Sono stato sempre incline a considerare questa [ultima] frase come una delle esagerazioni retoriche che a volte si trovano in san Paolo. Sotto certi aspetti può essere anche cosi. Ma purtroppo questo "mordere e divorare" esiste anche oggi nella Chiesa come espressione di una libertà mal interpretata. È forse motivo di sorpresa che anche noi non siamo migliori dei Galati? Che almeno siamo minacciati dalle stesse tentazioni? Che dobbiamo imparare sempre di nuovo l'uso giusto della libertà? E che sempre di nuovo dobbiamo imparare la priorità suprema: l'amore?
Nel giorno in cui ho parlato di ciò nel seminario maggiore, a Roma si celebrava la festa della Madonna della Fiducia. Di fatto: Maria ci insegna la fiducia. Ella ci conduce al Figlio, di cui noi tutti possiamo fidarci. Egli ci guiderà, anche in tempi turbolenti. Vorrei cosi ringraziare di cuore tutti quei numerosi vescovi che in questo tempo mi hanno donato segni commoventi di fiducia e di affetto e soprattutto mi hanno assicurato la loro preghiera.
Questo ringraziamento vale anche per tutti i fedeli che in questo tempo mi hanno dato testimonianza della loro fedeltà immutata verso il successore di san Pietro. Il Signore protegga tutti noi e ci conduca sulla via della pace. È un augurio che mi sgorga spontaneo dal cuore in questo inizio di Quaresima, che è tempo liturgico particolarmente favorevole alla purificazione interiore e che tutti ci invita a guardare con speranza rinnovata al traguardo luminoso della Pasqua.

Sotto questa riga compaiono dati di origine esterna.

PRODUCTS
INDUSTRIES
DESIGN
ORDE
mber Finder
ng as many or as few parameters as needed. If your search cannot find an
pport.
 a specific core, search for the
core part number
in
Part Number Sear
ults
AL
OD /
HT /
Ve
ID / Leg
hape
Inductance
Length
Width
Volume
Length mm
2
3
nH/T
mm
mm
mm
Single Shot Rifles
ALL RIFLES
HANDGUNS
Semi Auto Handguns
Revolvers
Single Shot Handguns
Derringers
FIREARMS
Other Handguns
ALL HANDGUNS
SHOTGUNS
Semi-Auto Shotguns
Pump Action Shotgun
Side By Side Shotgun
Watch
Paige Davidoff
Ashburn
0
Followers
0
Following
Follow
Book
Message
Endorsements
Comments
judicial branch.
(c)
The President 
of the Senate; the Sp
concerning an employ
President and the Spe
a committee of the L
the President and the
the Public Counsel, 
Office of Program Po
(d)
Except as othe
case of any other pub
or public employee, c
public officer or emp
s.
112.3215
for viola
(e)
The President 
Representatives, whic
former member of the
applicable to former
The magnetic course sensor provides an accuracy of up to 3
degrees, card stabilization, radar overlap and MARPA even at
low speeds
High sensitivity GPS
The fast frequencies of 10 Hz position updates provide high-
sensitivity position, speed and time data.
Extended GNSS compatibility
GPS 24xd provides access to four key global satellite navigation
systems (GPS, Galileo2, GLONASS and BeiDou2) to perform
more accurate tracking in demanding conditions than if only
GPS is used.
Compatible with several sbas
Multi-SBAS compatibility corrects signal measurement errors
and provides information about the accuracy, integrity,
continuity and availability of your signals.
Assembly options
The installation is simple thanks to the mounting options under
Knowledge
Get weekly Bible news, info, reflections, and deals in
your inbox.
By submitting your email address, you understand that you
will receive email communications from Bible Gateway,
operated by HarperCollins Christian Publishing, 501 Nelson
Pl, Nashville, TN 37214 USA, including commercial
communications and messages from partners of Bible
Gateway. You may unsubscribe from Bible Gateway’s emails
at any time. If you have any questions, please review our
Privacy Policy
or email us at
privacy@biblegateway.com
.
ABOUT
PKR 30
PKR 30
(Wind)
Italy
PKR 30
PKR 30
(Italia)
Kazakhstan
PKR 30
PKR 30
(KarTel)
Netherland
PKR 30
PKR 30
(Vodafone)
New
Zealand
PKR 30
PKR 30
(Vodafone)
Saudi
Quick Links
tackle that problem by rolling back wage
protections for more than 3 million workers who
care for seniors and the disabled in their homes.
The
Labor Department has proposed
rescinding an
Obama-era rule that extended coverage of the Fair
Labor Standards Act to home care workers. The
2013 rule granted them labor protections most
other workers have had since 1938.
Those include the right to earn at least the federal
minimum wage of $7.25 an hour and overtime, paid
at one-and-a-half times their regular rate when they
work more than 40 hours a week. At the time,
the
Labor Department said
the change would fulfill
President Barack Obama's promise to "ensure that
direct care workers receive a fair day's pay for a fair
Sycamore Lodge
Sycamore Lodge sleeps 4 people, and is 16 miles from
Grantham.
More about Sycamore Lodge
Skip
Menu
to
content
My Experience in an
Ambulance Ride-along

Con una speciale benedizione apostolica mi confermo
Vostro nel Signore
BENEDICTUS PP. XVI
Dal Vaticano, 10 Marzo 2009
P.S. Le critiche ai Pontefici (è successo anche ai predecessori di Benedetto XVI), spesso, muovono da fatti contingenti, ma sono semplicemente pretesti - anche in ambito cattolico - per una contestazione del ruolo del papato.